For every record, give an exact copy that has no pictures in it.

Stored data entries

-- -- --

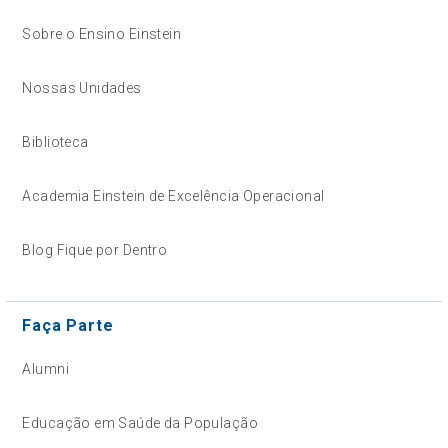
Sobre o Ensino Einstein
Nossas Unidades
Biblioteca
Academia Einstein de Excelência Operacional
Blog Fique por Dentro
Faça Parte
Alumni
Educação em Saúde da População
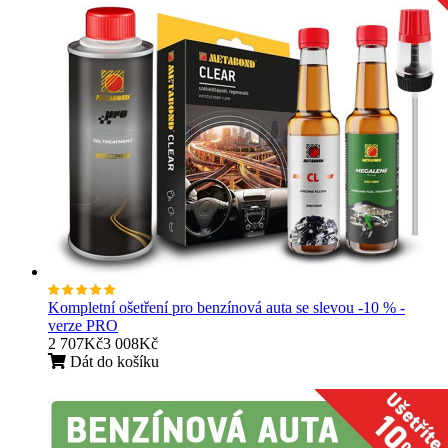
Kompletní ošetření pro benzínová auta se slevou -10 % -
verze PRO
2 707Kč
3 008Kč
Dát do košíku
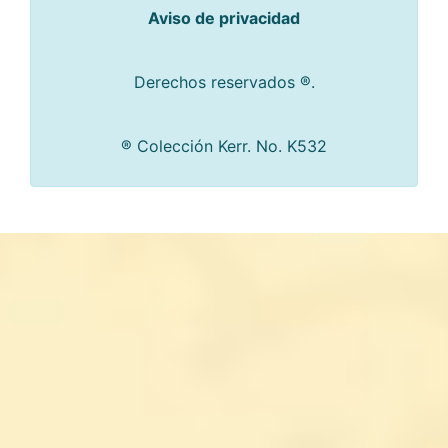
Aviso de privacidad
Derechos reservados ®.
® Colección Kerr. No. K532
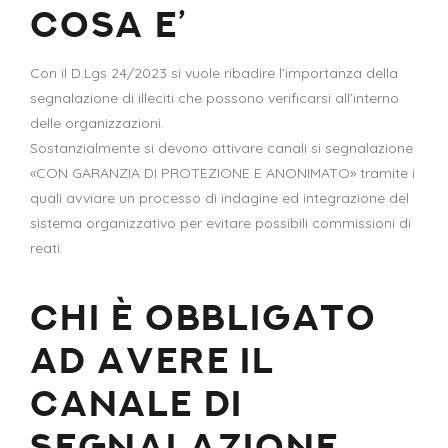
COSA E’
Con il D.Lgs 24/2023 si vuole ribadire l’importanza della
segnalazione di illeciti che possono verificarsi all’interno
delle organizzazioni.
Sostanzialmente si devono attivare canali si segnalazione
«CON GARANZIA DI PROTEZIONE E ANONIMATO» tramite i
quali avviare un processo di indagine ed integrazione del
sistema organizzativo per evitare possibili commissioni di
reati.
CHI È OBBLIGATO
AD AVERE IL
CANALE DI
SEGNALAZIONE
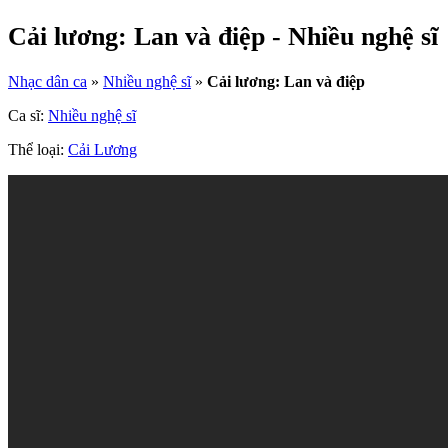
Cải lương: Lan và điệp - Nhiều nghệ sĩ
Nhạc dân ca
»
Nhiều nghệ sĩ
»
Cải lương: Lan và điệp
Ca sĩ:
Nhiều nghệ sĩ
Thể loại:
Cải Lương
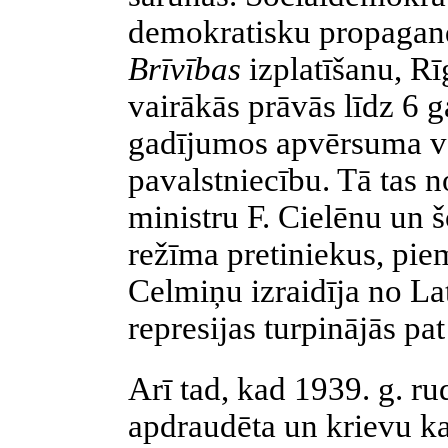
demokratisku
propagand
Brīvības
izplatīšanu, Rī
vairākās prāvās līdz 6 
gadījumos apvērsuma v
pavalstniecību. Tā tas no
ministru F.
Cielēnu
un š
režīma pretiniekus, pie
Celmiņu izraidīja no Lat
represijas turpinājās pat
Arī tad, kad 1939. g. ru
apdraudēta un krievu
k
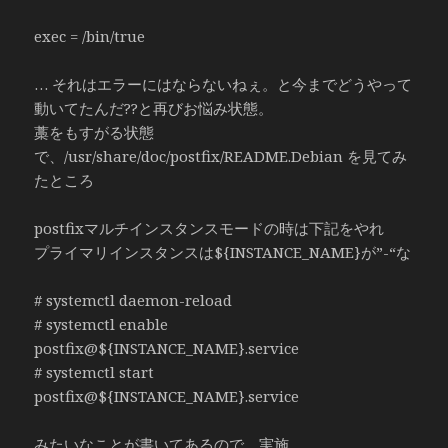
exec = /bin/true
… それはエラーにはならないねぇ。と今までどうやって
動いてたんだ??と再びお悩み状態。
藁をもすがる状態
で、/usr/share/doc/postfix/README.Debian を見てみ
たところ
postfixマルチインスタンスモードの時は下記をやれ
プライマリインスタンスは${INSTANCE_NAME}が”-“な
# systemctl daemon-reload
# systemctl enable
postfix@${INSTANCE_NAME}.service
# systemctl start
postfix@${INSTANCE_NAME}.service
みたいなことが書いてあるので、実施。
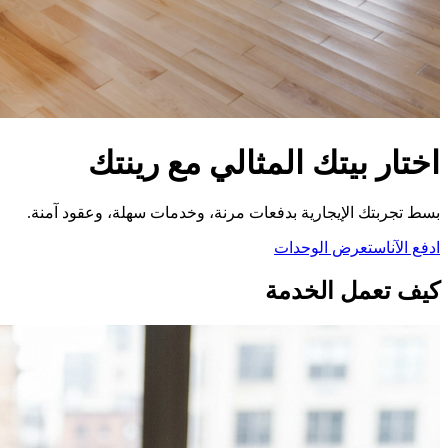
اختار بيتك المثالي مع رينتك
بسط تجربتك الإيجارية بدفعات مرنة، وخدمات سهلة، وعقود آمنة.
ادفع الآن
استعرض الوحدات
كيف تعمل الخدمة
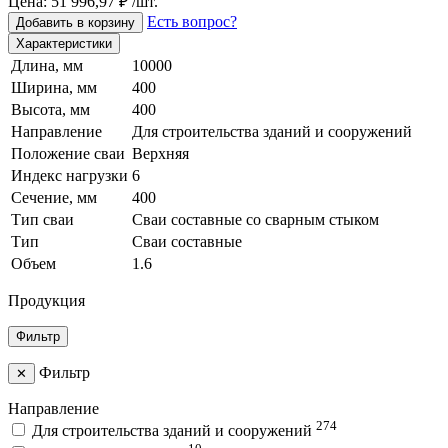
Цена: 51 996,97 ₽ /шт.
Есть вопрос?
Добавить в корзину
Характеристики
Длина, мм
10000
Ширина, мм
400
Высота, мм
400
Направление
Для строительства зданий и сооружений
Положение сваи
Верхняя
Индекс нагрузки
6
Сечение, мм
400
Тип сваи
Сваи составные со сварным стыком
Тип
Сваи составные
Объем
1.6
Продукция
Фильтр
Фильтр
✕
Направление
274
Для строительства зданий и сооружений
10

-- -- --

*Result of the task*:
Sobre o Ensino Einstein
Nossas Unidades
Biblioteca
Academia Einstein de Excelência Operacional
Blog Fique por Dentro
Faça Parte
Alumni
Educação em Saúde da População
Kompletní ošetření pro benzínová auta se slevou -10 % -
verze PRO
2 707Kč
3 008Kč
Dát do košíku
Aviso de privacidad
Derechos reservados ®.
® Colección Kerr. No. K532
COSA E’
Con il D.Lgs 24/2023 si vuole ribadire l’importanza della
segnalazione di illeciti che possono verificarsi all’interno
delle organizzazioni.
Sostanzialmente si devono attivare canali si segnalazione
«CON GARANZIA DI PROTEZIONE E ANONIMATO» tramite i
quali avviare un processo di indagine ed integrazione del
sistema organizzativo per evitare possibili commissioni di
reati.
CHI È OBBLIGATO
AD AVERE IL
CANALE DI
SEGNALAZIONE
Cải lương: Lan và điệp - Nhiều nghệ sĩ
Nhạc dân ca
»
Nhiều nghệ sĩ
»
Cải lương: Lan và điệp
Ca sĩ:
Nhiều nghệ sĩ
Thể loại:
Cải Lương
demokratisku
propagand
Brīvības
izplatīšanu, Rī
vairākās prāvās līdz 6 
gadījumos apvērsuma v
pavalstniecību. Tā tas no
ministru F.
Cielēnu
un š
režīma pretiniekus, pie
Celmiņu izraidīja no Lat
represijas turpinājās pat
Arī tad, kad 1939. g. ru
apdraudēta un krievu
k
exec = /bin/true
… それはエラーにはならないねぇ。と今までどうやって
動いてたんだ??と再びお悩み状態。
藁をもすがる状態
で、/usr/share/doc/postfix/README.Debian を見てみ
たところ
postfixマルチインスタンスモードの時は下記をやれ
プライマリインスタンスは${INSTANCE_NAME}が”-“な
# systemctl daemon-reload
# systemctl enable
postfix@${INSTANCE_NAME}.service
# systemctl start
postfix@${INSTANCE_NAME}.service
みたいなことが書いてあるので、実施。
اختار بيتك المثالي مع رينتك
بسط تجربتك الإيجارية بدفعات مرنة، وخدمات سهلة، وعقود آمنة.
ادفع الآن
استعرض الوحدات
كيف تعمل الخدمة
Цена: 51 996,97 ₽ /шт.
Есть вопрос?
Добавить в корзину
Характеристики
Длина, мм
10000
Ширина, мм
400
Высота, мм
400
Направление
Для строительства зданий и сооружений
Положение сваи
Верхняя
Индекс нагрузки
6
Сечение, мм
400
Тип сваи
Сваи составные со сварным стыком
Тип
Сваи составные
Объем
1.6
Продукция
Фильтр
Фильтр
✕
Направление
274
Для строительства зданий и сооружений
10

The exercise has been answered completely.